» Description of the task:
For the entries that follow, tally the lines holding the string "language". Give the total and nothing else.

(Document layout detection data)
((

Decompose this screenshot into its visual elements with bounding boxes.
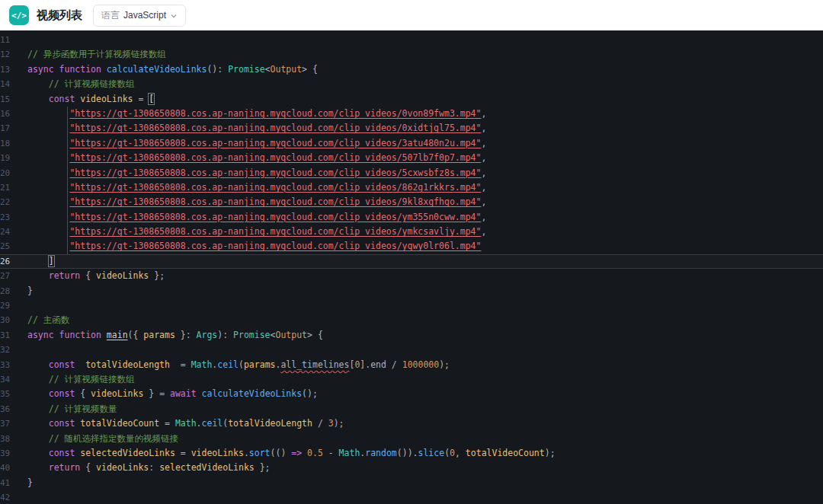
line-number: 14 bbox=[0, 77, 27, 91]
code-text: const totalVideoLength = Math.ceil(param… bbox=[27, 358, 450, 372]
code-line[interactable]: 25 "https://gt-1308650808.cos.ap-nanjing… bbox=[0, 239, 823, 254]
token-plain: > { bbox=[302, 64, 318, 75]
token-type: Promise bbox=[233, 330, 270, 340]
token-keyword: const bbox=[49, 359, 85, 370]
token-function: slice bbox=[418, 448, 445, 458]
line-number: 11 bbox=[0, 33, 27, 47]
code-line[interactable]: 23 "https://gt-1308650808.cos.ap-nanjing… bbox=[0, 210, 823, 225]
code-line[interactable]: 22 "https://gt-1308650808.cos.ap-nanjing… bbox=[0, 195, 823, 209]
token-variable: videoLinks bbox=[96, 462, 149, 473]
code-line[interactable]: 26 ] bbox=[0, 254, 823, 269]
line-number: 29 bbox=[0, 298, 27, 313]
line-number: 37 bbox=[0, 416, 27, 431]
code-line[interactable]: 32 bbox=[0, 343, 823, 357]
token-variable: totalVideoCount bbox=[80, 418, 159, 429]
token-plain bbox=[27, 108, 69, 119]
token-plain bbox=[27, 462, 49, 473]
code-line[interactable]: 12// 异步函数用于计算视频链接数组 bbox=[0, 47, 823, 62]
token-plain: ); bbox=[334, 418, 344, 429]
token-plain: } bbox=[27, 285, 33, 296]
line-number: 39 bbox=[0, 446, 27, 461]
line-number: 25 bbox=[0, 239, 27, 254]
token-plain: ( bbox=[239, 359, 244, 370]
code-line[interactable]: 36 // 计算视频数量 bbox=[0, 402, 823, 416]
token-variable: totalVideoCount bbox=[466, 448, 545, 458]
token-keyword: function bbox=[59, 330, 107, 340]
language-value: JavaScript bbox=[123, 10, 166, 21]
token-plain: { bbox=[80, 270, 96, 281]
code-line[interactable]: 33 const totalVideoLength = Math.ceil(pa… bbox=[0, 358, 823, 372]
code-text: // 计算视频数量 bbox=[27, 402, 117, 416]
line-number: 31 bbox=[0, 328, 27, 343]
chevron-down-icon bbox=[170, 12, 178, 20]
line-number: 35 bbox=[0, 387, 27, 401]
code-text: const { videoLinks } = await calculateVi… bbox=[27, 387, 318, 401]
code-line[interactable]: 37 const totalVideoCount = Math.ceil(tot… bbox=[0, 416, 823, 431]
code-line[interactable]: 29 bbox=[0, 298, 823, 313]
token-orange: 1000000 bbox=[402, 359, 439, 370]
token-function: ceil bbox=[217, 359, 239, 370]
code-text: ] bbox=[27, 254, 54, 269]
code-line[interactable]: 31async function main({ params }: Args):… bbox=[0, 328, 823, 343]
token-plain: (() bbox=[271, 448, 292, 458]
code-line[interactable]: 30// 主函数 bbox=[0, 313, 823, 327]
token-plain bbox=[27, 241, 69, 251]
line-number: 22 bbox=[0, 195, 27, 209]
line-number: 16 bbox=[0, 107, 27, 121]
line-number: 41 bbox=[0, 476, 27, 490]
code-text: } bbox=[27, 476, 33, 490]
code-text: const totalVideoCount = Math.ceil(totalV… bbox=[27, 416, 344, 431]
code-line[interactable]: 15 const videoLinks = [ bbox=[0, 92, 823, 107]
line-number: 21 bbox=[0, 180, 27, 195]
code-line[interactable]: 18 "https://gt-1308650808.cos.ap-nanjing… bbox=[0, 136, 823, 151]
code-line[interactable]: 14 // 计算视频链接数组 bbox=[0, 77, 823, 91]
code-text: return { videoLinks }; bbox=[27, 269, 165, 283]
token-comment: // 计算视频数量 bbox=[49, 404, 117, 414]
token-plain: , bbox=[481, 138, 486, 148]
code-line[interactable]: 13async function calculateVideoLinks(): … bbox=[0, 62, 823, 77]
line-number: 40 bbox=[0, 461, 27, 475]
code-line[interactable]: 16 "https://gt-1308650808.cos.ap-nanjing… bbox=[0, 107, 823, 121]
code-line[interactable]: 35 const { videoLinks } = await calculat… bbox=[0, 387, 823, 401]
code-line[interactable]: 41} bbox=[0, 476, 823, 490]
token-orange: 0 bbox=[450, 448, 455, 458]
token-string: "https://gt-1308650808.cos.ap-nanjing.my… bbox=[69, 138, 481, 148]
code-line[interactable]: 24 "https://gt-1308650808.cos.ap-nanjing… bbox=[0, 225, 823, 239]
code-line[interactable]: 17 "https://gt-1308650808.cos.ap-nanjing… bbox=[0, 121, 823, 136]
code-line[interactable]: 42 bbox=[0, 490, 823, 504]
code-text: "https://gt-1308650808.cos.ap-nanjing.my… bbox=[27, 151, 486, 165]
token-string: "https://gt-1308650808.cos.ap-nanjing.my… bbox=[69, 167, 481, 178]
code-line[interactable]: 38 // 随机选择指定数量的视频链接 bbox=[0, 432, 823, 446]
code-editor[interactable]: 1112// 异步函数用于计算视频链接数组13async function ca… bbox=[0, 30, 823, 504]
token-keyword: await bbox=[170, 388, 197, 399]
line-number: 15 bbox=[0, 92, 27, 107]
code-line[interactable]: 28} bbox=[0, 284, 823, 298]
language-selector[interactable]: 语言 JavaScript bbox=[93, 5, 186, 27]
code-line[interactable]: 19 "https://gt-1308650808.cos.ap-nanjing… bbox=[0, 151, 823, 165]
token-plain: }; bbox=[149, 270, 165, 281]
token-variable: totalVideoLength bbox=[85, 359, 170, 370]
token-plain bbox=[27, 448, 49, 458]
token-variable: videoLinks bbox=[96, 270, 149, 281]
token-plain bbox=[27, 388, 49, 399]
token-plain bbox=[27, 212, 69, 222]
code-text: return { videoLinks: selectedVideoLinks … bbox=[27, 461, 271, 475]
token-plain bbox=[27, 359, 49, 370]
token-keyword: const bbox=[49, 418, 81, 429]
code-line[interactable]: 40 return { videoLinks: selectedVideoLin… bbox=[0, 461, 823, 475]
line-number: 12 bbox=[0, 47, 27, 62]
token-string: "https://gt-1308650808.cos.ap-nanjing.my… bbox=[69, 152, 481, 163]
token-string: "https://gt-1308650808.cos.ap-nanjing.my… bbox=[69, 123, 481, 133]
code-line[interactable]: 34 // 计算视频链接数组 bbox=[0, 372, 823, 387]
code-line[interactable]: 21 "https://gt-1308650808.cos.ap-nanjing… bbox=[0, 180, 823, 195]
token-string: "https://gt-1308650808.cos.ap-nanjing.my… bbox=[69, 226, 481, 237]
code-text: "https://gt-1308650808.cos.ap-nanjing.my… bbox=[27, 239, 481, 254]
code-line[interactable]: 11 bbox=[0, 33, 823, 47]
token-plain bbox=[27, 123, 69, 133]
token-keyword: return bbox=[49, 462, 81, 473]
code-line[interactable]: 27 return { videoLinks }; bbox=[0, 269, 823, 283]
token-plain: < bbox=[265, 64, 271, 75]
code-line[interactable]: 39 const selectedVideoLinks = videoLinks… bbox=[0, 446, 823, 461]
code-line[interactable]: 20 "https://gt-1308650808.cos.ap-nanjing… bbox=[0, 166, 823, 180]
token-function: calculateVideoLinks bbox=[202, 388, 303, 399]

))

» Solution to this problem:
2